Un ritual de hace muchos años era: “calentar el carro”. Uno prendía el motor unos minutos antes de arrancar. Como cuando le das el primer trago al café y esperas que prenda el cerebro.
No sé cuál era la ciencia detrás de calentar un motor, pero la fe era total. Aparte esto sucedió en Hermosillo, donde el motor ya estaba a 38 grados desde que amanecía.
Era una mañana de vacaciones y estábamos en casa de mi tía. Yo tendría ocho, tal vez nueve años. El carro estaba prendido en la cochera, solito, esperando órdenes.
Me subí al asiento del conductor.
Moví la palanca.
Y pisé el acelerador.
Directa.
La idea era moverlo un poco.
Masa por velocidad igual a un niño estampando el carro contra la barda. Un madrazo modesto, sin víctimas. Quizá un faro.

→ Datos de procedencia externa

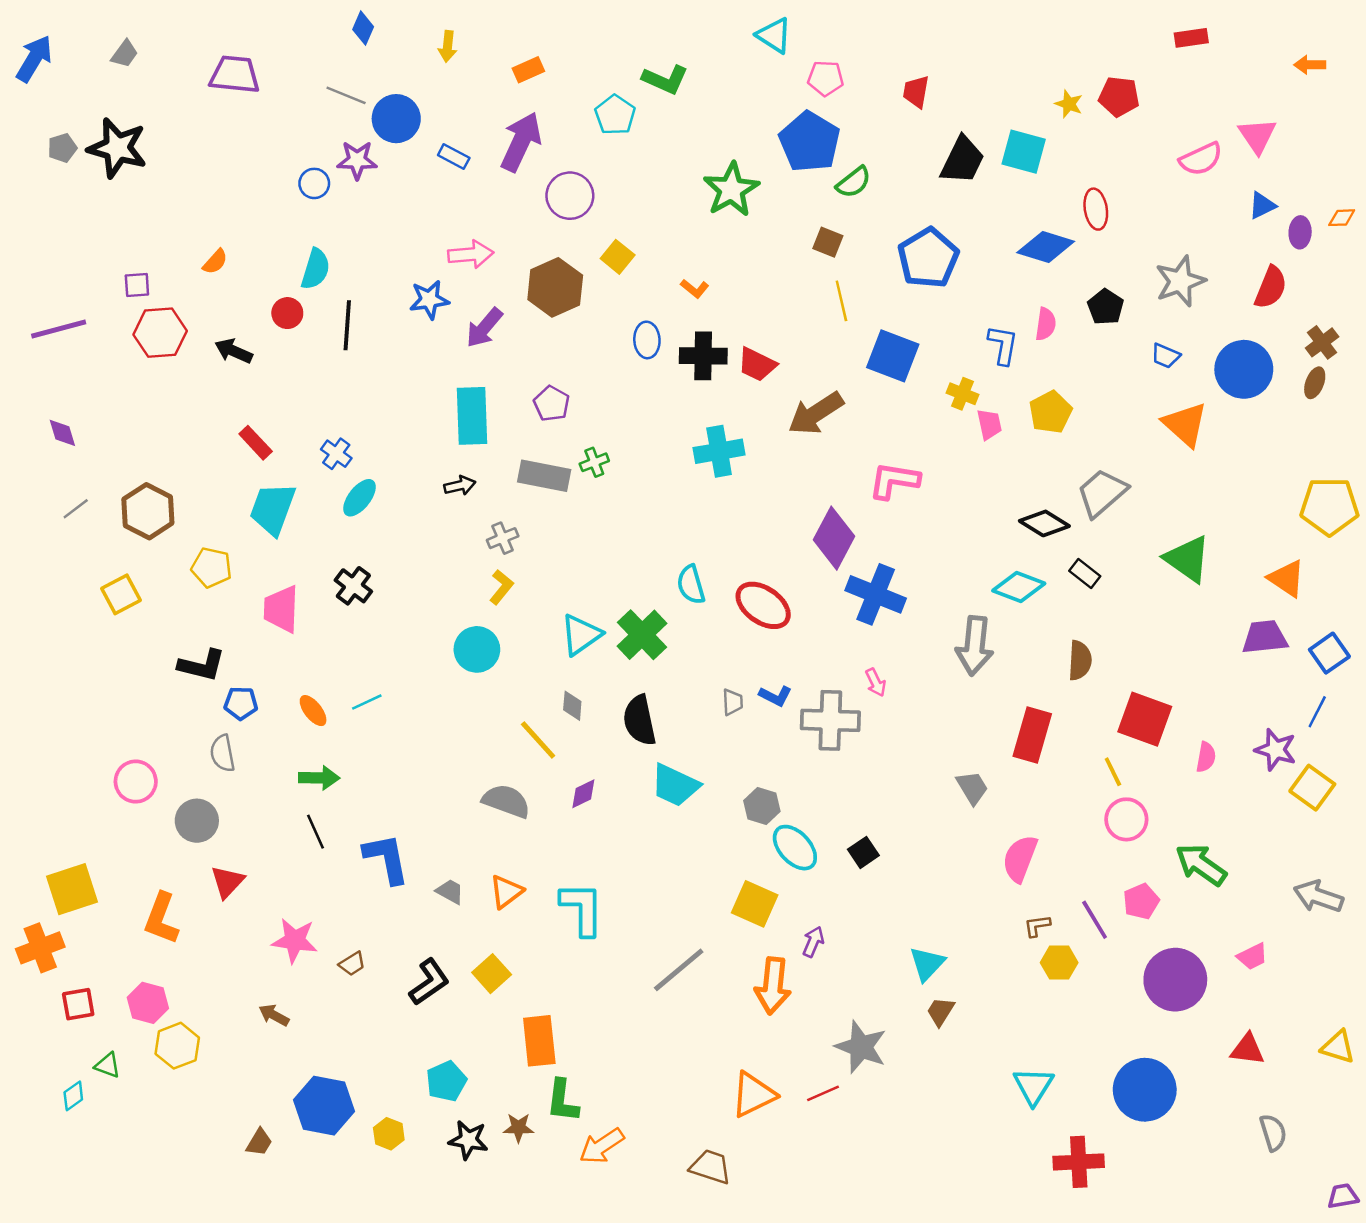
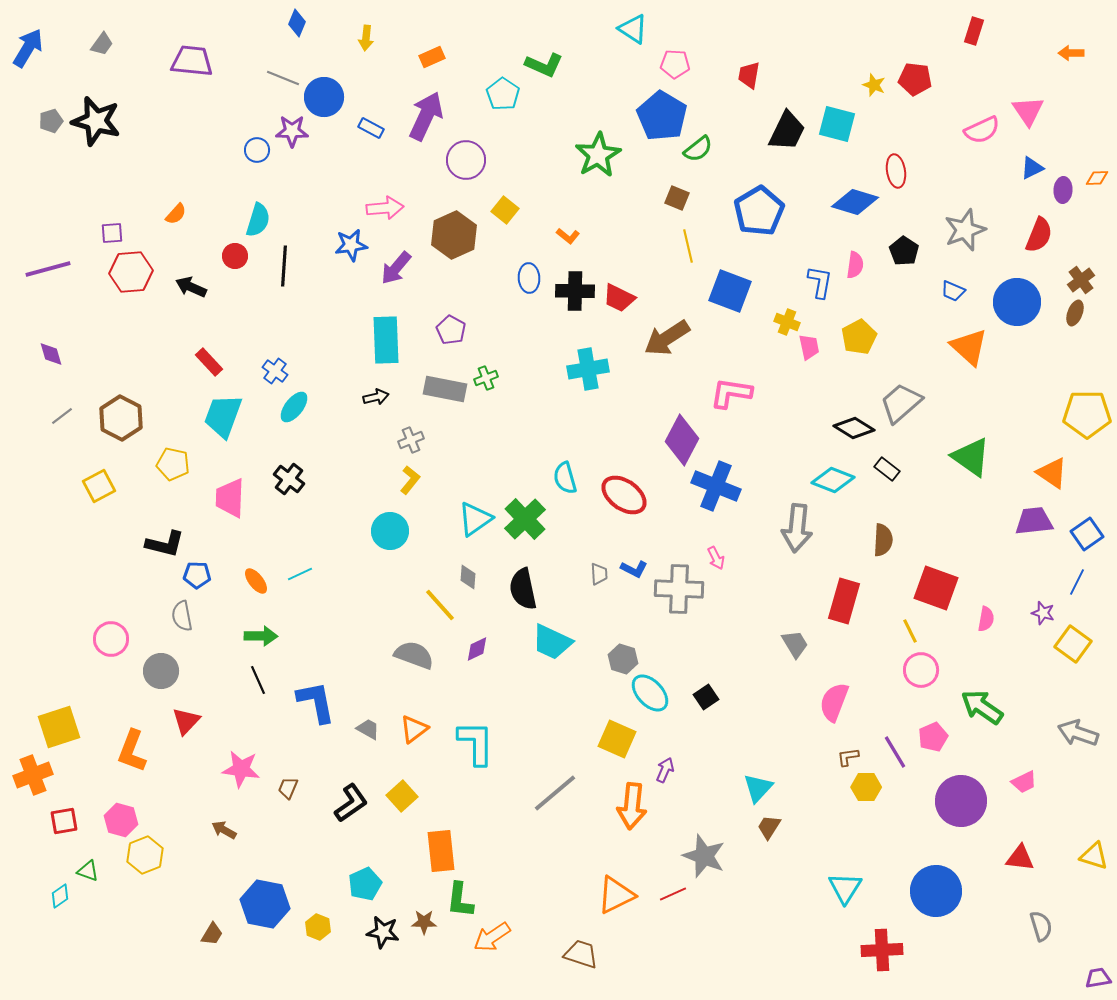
red rectangle: (1191, 38) -> (974, 31), turned -64
purple star: (1276, 750) -> (1043, 613), size x0.7
brown trapezoid: (352, 964) -> (288, 788), turned 145

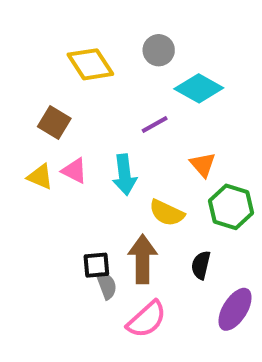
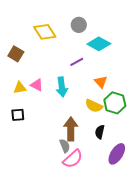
brown square: (54, 123) -> (16, 54), moved
yellow triangle: (40, 177) -> (20, 88), turned -32
yellow semicircle: (167, 213) -> (94, 106), moved
black square: (96, 265) -> (18, 115), moved
gray semicircle: (106, 285) -> (65, 146), moved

Nunca antes había manejado nada que no fuera mi bicicleta, pero ahí estaba yo, debutando como piloto automático de decisiones mal pensadas. No me regañaron. De hecho, ni me gritaron.
Esa escena era el resumen de muchas cosas: inocencia (por decirlo así), más iniciativa, un poquito de falta de contexto, y esa sensación de que todo está bajo control… hasta que te estrellas con la pared.
La infancia es eso: una serie de intentos mal calculados con consecuencias por lo general no tan graves, practicando para la adultez. Querer manejar sin saber es peligroso, pero creer que ya sabes manejar es peor.
Pasaron unos siete años antes de que volviera a chocar.
¿La infancia es eso? La vida, más bien.